Anyway, Hilbert was absolutely delighted with her results. The conclusion which was drawn from these theorems, in their relation to general relativity was

1. Usually in physics, global symmetries give conservation laws. Space/time translations usually give conservation of momentum/energy.
2. However, the action for general relativity contains no global symmetries.* It only contains the gauge symmetry of general covariance. And, in fact, the off-shell identity given by Noether's second theorem among the equations of motion is exactly the Bianchi identity $$\nabla_\mu G^{\mu \nu}$$.
3. Therefore, energy conservation is trivial in general relativity because of general covariance!

I have seen this statement, that general covariance forbids the existence of a non trivial conserved stress energy tensor, multiple times in the literature and in my education. Recently I saw if mentioned in the opening pages of these (very good) lectures by Compère and Fiorucci :

"Then we will enter into the main point we have to discuss, and motivate why we cannot define conserved currents and charges in Noether’s fashion for generally covariant theories" However, even though I can appreciate the logic I outlined in three steps, I think there there is something minor wrong with it. Indeed, in those lectures, I do not really see the authors proving a statement akin to the claimed "general covariance $$\implies$$ no conserved currents."

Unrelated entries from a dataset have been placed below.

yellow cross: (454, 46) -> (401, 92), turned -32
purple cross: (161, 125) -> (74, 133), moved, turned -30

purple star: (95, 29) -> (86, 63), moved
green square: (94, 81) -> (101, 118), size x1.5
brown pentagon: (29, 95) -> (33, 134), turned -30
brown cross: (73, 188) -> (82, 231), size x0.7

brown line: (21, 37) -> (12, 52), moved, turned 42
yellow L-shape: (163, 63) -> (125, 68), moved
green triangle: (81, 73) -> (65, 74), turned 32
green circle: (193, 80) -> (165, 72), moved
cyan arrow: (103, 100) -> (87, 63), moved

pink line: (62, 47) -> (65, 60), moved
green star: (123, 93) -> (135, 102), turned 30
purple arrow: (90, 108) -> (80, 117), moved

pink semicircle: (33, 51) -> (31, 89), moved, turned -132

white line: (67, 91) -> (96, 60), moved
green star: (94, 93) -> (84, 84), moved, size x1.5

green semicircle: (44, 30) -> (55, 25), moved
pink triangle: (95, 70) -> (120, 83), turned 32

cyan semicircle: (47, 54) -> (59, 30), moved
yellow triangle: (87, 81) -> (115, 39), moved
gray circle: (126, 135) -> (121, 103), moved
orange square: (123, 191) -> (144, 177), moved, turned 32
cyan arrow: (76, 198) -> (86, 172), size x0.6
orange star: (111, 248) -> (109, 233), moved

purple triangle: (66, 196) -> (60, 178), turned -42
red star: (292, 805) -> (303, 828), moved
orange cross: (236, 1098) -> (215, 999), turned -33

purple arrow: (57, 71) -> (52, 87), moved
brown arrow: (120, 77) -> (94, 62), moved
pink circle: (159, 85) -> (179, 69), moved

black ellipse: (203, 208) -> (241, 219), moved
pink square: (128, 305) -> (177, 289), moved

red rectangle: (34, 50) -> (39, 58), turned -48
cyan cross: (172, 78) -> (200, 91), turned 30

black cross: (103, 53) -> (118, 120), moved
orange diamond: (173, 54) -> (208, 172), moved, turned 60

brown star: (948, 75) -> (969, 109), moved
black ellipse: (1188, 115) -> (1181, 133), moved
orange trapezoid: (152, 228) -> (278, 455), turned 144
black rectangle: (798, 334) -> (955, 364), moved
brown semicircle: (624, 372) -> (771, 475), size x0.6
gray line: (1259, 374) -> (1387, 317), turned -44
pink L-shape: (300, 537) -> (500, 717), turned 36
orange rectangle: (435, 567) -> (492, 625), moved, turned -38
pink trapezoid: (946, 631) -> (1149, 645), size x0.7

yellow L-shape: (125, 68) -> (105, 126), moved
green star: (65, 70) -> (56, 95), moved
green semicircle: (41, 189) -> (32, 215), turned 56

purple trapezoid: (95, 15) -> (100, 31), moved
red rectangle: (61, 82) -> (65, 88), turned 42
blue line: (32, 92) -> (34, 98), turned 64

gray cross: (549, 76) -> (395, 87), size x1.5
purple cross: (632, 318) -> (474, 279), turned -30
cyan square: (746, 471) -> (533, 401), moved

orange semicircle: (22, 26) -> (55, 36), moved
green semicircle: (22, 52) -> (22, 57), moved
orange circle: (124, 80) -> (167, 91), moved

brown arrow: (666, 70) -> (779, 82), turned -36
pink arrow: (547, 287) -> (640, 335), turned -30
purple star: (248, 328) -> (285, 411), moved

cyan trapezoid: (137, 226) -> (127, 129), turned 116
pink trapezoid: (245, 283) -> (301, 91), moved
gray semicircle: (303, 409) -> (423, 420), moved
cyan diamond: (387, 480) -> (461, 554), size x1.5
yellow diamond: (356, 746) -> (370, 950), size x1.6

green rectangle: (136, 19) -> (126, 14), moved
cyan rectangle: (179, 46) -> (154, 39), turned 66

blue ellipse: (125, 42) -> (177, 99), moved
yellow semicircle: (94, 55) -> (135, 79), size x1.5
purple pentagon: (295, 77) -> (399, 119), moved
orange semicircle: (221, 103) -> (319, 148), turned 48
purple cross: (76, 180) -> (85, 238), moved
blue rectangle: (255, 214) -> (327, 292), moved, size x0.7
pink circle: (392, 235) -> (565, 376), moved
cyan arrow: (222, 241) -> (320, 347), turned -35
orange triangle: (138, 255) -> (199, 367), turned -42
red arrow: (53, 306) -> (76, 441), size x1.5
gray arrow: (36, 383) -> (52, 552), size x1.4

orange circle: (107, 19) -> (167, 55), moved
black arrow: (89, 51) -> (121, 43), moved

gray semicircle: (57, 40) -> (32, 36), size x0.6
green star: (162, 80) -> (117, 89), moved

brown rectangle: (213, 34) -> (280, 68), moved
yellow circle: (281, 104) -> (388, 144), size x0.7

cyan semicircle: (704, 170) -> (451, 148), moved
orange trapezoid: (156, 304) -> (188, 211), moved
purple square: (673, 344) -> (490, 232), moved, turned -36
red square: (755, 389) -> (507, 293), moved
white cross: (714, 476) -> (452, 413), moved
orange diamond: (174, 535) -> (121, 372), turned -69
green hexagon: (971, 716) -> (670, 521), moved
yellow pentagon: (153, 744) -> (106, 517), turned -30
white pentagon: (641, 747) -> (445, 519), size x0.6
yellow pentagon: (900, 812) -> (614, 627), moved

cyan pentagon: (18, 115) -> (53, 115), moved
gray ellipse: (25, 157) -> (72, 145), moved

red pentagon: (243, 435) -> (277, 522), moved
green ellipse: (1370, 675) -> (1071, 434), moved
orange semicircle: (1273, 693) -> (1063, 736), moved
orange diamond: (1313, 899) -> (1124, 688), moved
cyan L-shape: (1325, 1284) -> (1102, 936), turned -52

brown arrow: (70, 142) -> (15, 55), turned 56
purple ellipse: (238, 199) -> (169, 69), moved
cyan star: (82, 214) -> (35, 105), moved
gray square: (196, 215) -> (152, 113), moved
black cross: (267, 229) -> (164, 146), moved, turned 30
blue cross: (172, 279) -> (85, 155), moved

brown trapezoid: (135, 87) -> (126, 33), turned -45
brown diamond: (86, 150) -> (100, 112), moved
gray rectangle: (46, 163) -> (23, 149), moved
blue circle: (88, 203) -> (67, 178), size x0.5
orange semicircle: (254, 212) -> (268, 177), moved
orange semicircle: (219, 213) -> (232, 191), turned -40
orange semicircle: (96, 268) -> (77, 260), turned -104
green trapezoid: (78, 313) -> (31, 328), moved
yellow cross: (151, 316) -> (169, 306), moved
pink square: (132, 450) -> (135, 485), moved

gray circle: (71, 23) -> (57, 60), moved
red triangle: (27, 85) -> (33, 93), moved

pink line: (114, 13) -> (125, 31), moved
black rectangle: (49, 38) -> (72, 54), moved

My issue comes down to this. Stress energy tensors are defined as $$T^{\mu \nu} = \frac{2}{\sqrt{-g}} \frac{\delta \mathcal{L}}{\delta g_{\mu \nu}}.$$ However, for any theory of gravity, for which $$\mathcal{L}$$ will be some function of the the metric $$g_{\mu \nu}$$ (maybe the Einstein-Hilbert action, maybe something else) we will have $$T^{\mu \nu} = 0$$ trivially just from the Euler Lagrange equation for $$\delta g_{\mu \nu}$$. So I would say that the stress energy tensor in gravity is trivial just because gravity is a theory of the metric, end of story. Meanwhile, general covariance is a property shared by many theories. It is not a special property at all. The Klein Gordon scalar field is generally covariant. However, it has a non trivial stress energy tensor anyway.

I sort of think I'm right here, I just want to see if anyone has any points to add or takes issue with my logic.

*As an aside, is it possible to rigorously prove that there are no global symmetries in the Einstein Hilbert action? I certainly can't think of one, but maybe there is a very obscure one no one has thought of.